Take special note of the head of Bacchus (Roman god of wine and party), which hangs in Corto’s backyard.

“He’s there to make sure everyone is having a good time,” said owner Matt Moschella.

The outdoor dining area is small, seating around 35 people, but charming. A large tent covers the area, and a propane heater and fireplace add warmth (and the latter, ambiance). Flower shade boxes hang from a rustic wooden fence, which blocks off the area. Potted vegetables, herbs, and flowers also run throughout the space, and string lights hang above it. And when the weather is nice, the Moschella team also sometimes barbecue outside.

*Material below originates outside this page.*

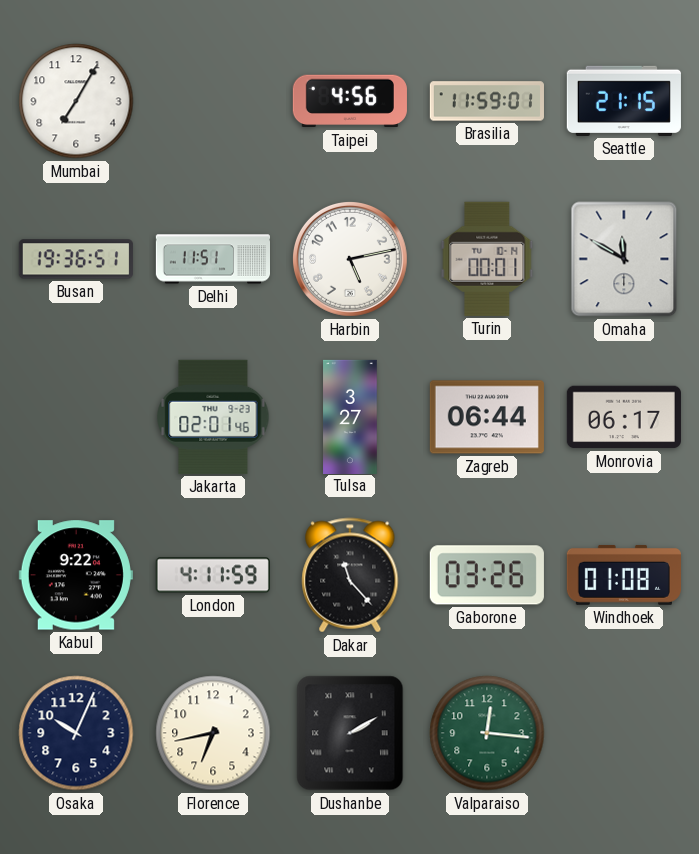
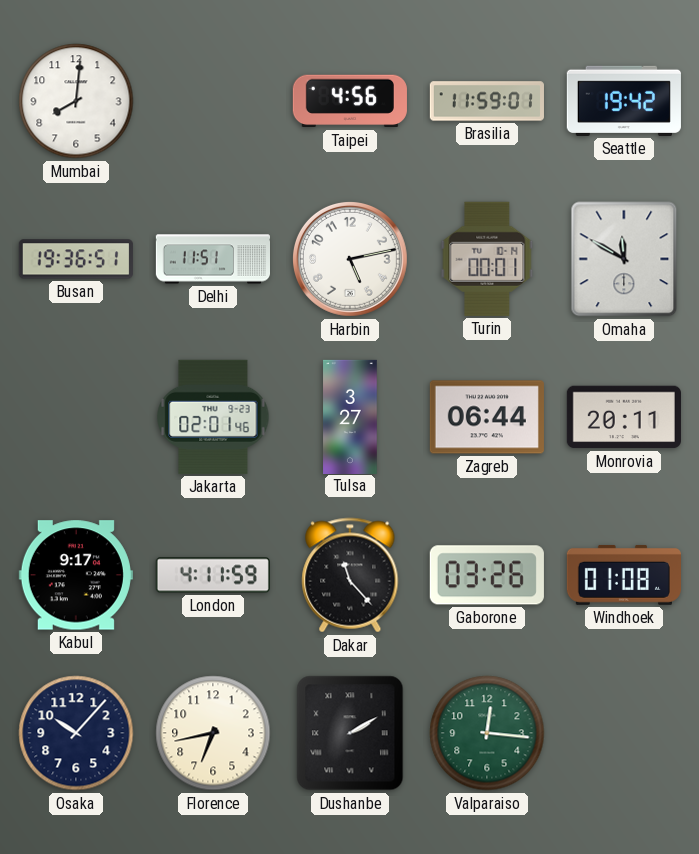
Mumbai: 7:05 -> 8:01
Seattle: 21:15 -> 19:42
Monrovia: 06:17 -> 20:11
Kabul: 9:22 -> 9:17
Osaka: 10:04 -> 10:07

Corto’s menu is hyper-seasonal and changes daily, although some dishes like angry chicken cooked in tomato, garlic, chili and guanciale ($ 16) and pancetta rigatoni ($ 14 / $ 21 for family style) are too good to take off, Moschella says. Corto’s plates are meant to be shared, so go ahead with your quarantine team and dig in.

Go: 507 Palisade Avenue, Jersey City; 201-420-6290, cortojc.com.

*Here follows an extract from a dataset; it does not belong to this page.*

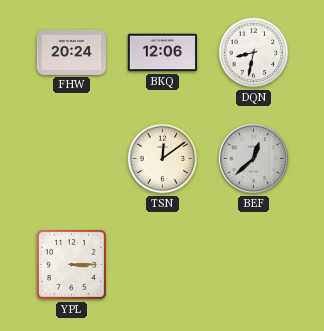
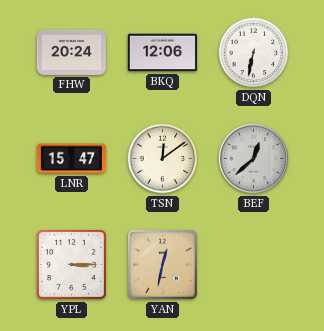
DQN: 8:32 -> 6:32
LNR: none -> 15:47
YAN: none -> 12:32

Il Vecchio in the Italian village of Calandra, Caldwell

There are four outdoor spaces at Il Vecchio in the Italian village of Calandra. There are a few tables along the enchanting garden that winds up to the huge 70 foot lighted tent (with heaters). At the back bar, under the wooden beamed ceiling, you will find a few additional tables. Additionally, part of the parking lot has been converted into seating, shaded by cantilever umbrellas that light up. The area is also dotted with pyramid and mushroom shaped propane heaters.

The magic is in the greenery at Calandra – verdant trees and fronds, bushes and flowers running through the gardens near the restaurant. And for fall, lush mums, pumpkins, hay bales and corn stalks adorn the area. They offer a picturesque view while you dine on homemade pasta, pizza and salads.

Go: 234 Bloomfield Avenue, Caldwell; 973-226-8889, calandrasitalianvillage.com.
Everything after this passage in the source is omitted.